Metadata-Version: 2.1
Name: quanteda
Version: 2.0.11
Summary: Perform exploratory data analysis (EDA) on quantitative data.
License: MIT
Author: Doris (Yun Yi) Cai, Jake Barnabe, John Shiu, Merete Lutz
Requires-Python: >=3.9,<4.0
Classifier: License :: OSI Approved :: MIT License
Classifier: Programming Language :: Python :: 3
Classifier: Programming Language :: Python :: 3.9
Classifier: Programming Language :: Python :: 3.10
Classifier: Programming Language :: Python :: 3.11
Classifier: Programming Language :: Python :: 3.12
Requires-Dist: altair (==5.2.0)
Requires-Dist: pandas (==2.1.4)
Description-Content-Type: text/markdown

# quanteda
![CI/CD](https://github.com/UBC-MDS/quanteda/actions/workflows/ci-cd.yml/badge.svg) 
[![codecov](https://codecov.io/gh/UBC-MDS/quanteda/branch/main/graph/badge.svg)](https://codecov.io/gh/UBC-MDS/quanteda) 
[![Documentation Status](https://readthedocs.org/projects/quanteda/badge/?version=latest)](https://quanteda.readthedocs.io/en/latest/?badge=latest) 
[![License: MIT](https://img.shields.io/badge/License-MIT-yellow.svg)](https://opensource.org/licenses/MIT) 
[![Python 3.9.0](https://img.shields.io/badge/python-3.9.0-blue.svg)](https://www.python.org/downloads/release/python-390/) 
![release](https://img.shields.io/github/release-date/UBC-MDS/quanteda) ![version](https://img.shields.io/github/v/release/UBC-MDS/quanteda)
[![Project Status: Active – The project has reached a stable, usable state and is being actively developed.](https://www.repostatus.org/badges/latest/active.svg)](https://www.repostatus.org/#active)

Perform exploratory data analysis (EDA) on quantitative financial data.

## Function Description

This package aims to be the starting point for any analysis of quantitative financial data by supplying functions that create charts and metrics to simplify  exploratory data analysis and give the user a jump-start on their project.

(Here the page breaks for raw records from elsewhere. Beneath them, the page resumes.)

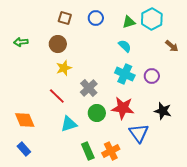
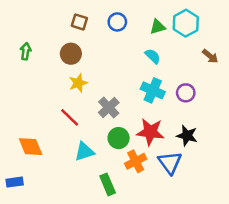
green arrow: (21, 42) -> (26, 51), turned 104
black star: (163, 111) -> (187, 136), moved
blue rectangle: (24, 149) -> (15, 182), moved, turned -56
orange cross: (111, 151) -> (136, 161), moved

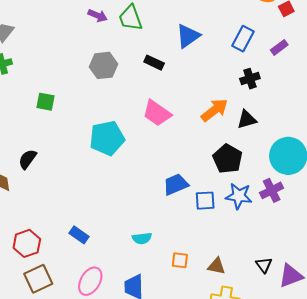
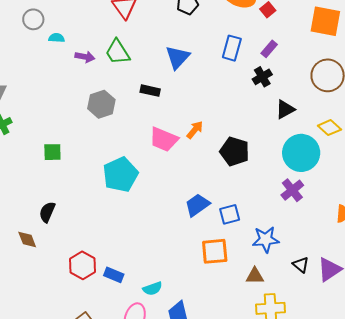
black cross: (250, 79) -> (262, 77), moved
orange arrow: (215, 110) -> (195, 130), moved, size x0.7
black triangle: (247, 119) -> (285, 109), moved
black pentagon: (228, 159) -> (235, 151), moved
blue star: (239, 196) -> (266, 239), moved
cyan semicircle: (142, 238) -> (153, 289), moved
red hexagon: (27, 243) -> (82, 265), moved
orange square: (180, 260) -> (215, 251), moved, size x1.6

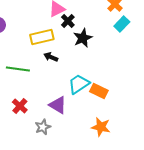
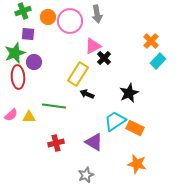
yellow rectangle: (42, 37) -> (78, 74), turned -45
black star: (83, 38) -> (129, 93), moved
red cross: (20, 106) -> (56, 143), turned 35
gray star: (43, 127) -> (86, 175), moved

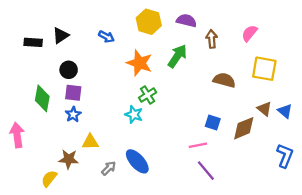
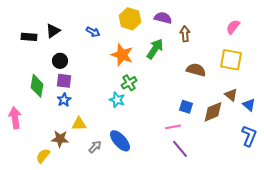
pink semicircle: (249, 33) -> (233, 27), moved
blue triangle: (285, 111) -> (249, 105), moved

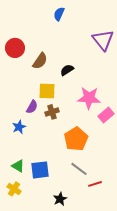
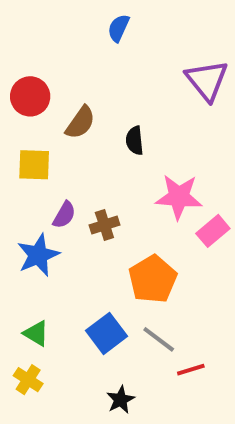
black semicircle: (67, 70) -> (135, 141), turned -64
yellow square: (47, 91) -> (34, 165), moved
blue star: (19, 127) -> (38, 255), size x1.5
blue square: (40, 170) -> (106, 333), moved, turned -30

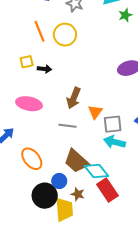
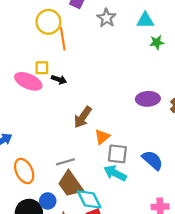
yellow circle: (65, 35) -> (48, 22), moved
pink ellipse: (29, 104) -> (28, 81), moved
gray line: (68, 126) -> (65, 162), moved, turned -36

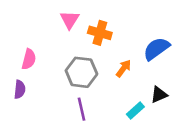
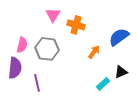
gray hexagon: (81, 72) -> (47, 49), moved
purple semicircle: (20, 89) -> (15, 68), size x1.5
purple line: (81, 109) -> (37, 83), moved

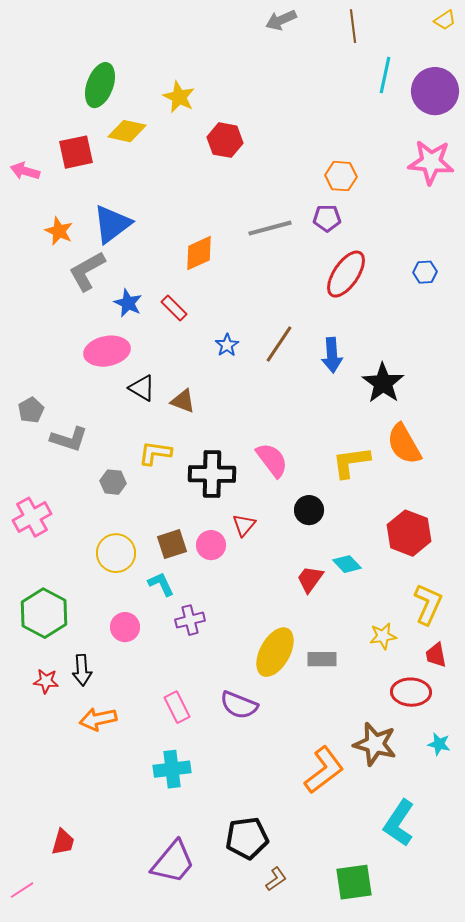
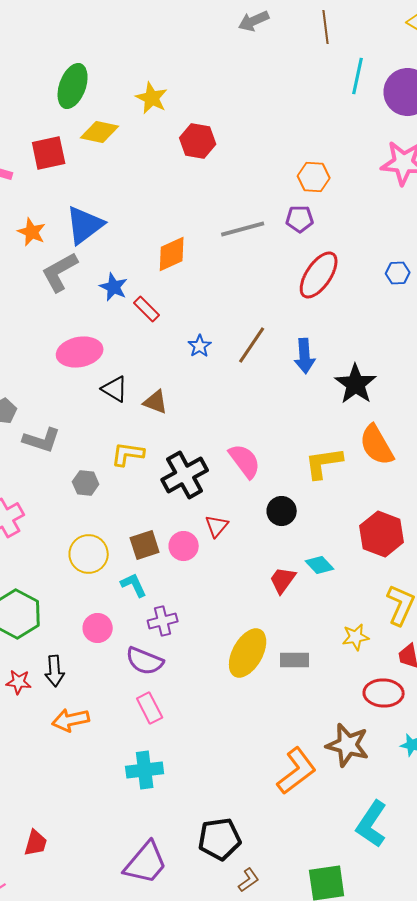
blue star: (128, 303) -> (114, 287), moved
black cross: (212, 474) -> (185, 475), turned -30
purple semicircle: (239, 705) -> (145, 661), moved

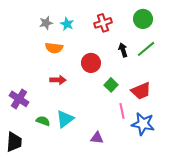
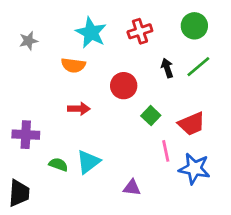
gray star: (46, 23) -> (28, 41), moved
cyan star: (67, 24) -> (91, 33), size x1.6
purple cross: (19, 99) -> (26, 135), turned -30

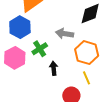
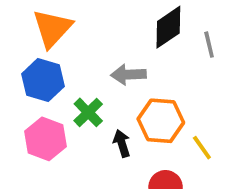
orange hexagon: (87, 53) -> (161, 121), moved
yellow line: (87, 78) -> (202, 148), moved

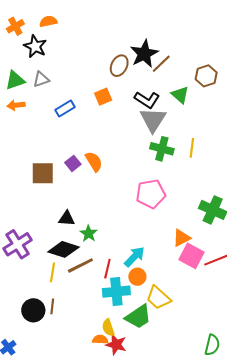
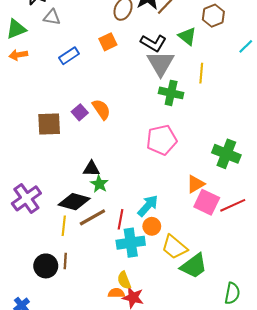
gray triangle: (41, 79) -> (52, 17), moved, turned 30
yellow line: (192, 148) -> (201, 73), moved
black triangle: (67, 218) -> (91, 169), moved
green trapezoid: (138, 317) -> (194, 266), moved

This package simplifies the creation of charts that look at the distribution of numeric features and missing information in the data set; two critical steps in any financial analysis. The package also includes a function that will generate a random time series. Financial variables like stock prices and interest rates vary over time, so this ability to generate a time series quickly is extremely useful. Finally, this package also includes a function that will automatically calculate several useful financial metrics so that more time can be spent on more complicated analysis.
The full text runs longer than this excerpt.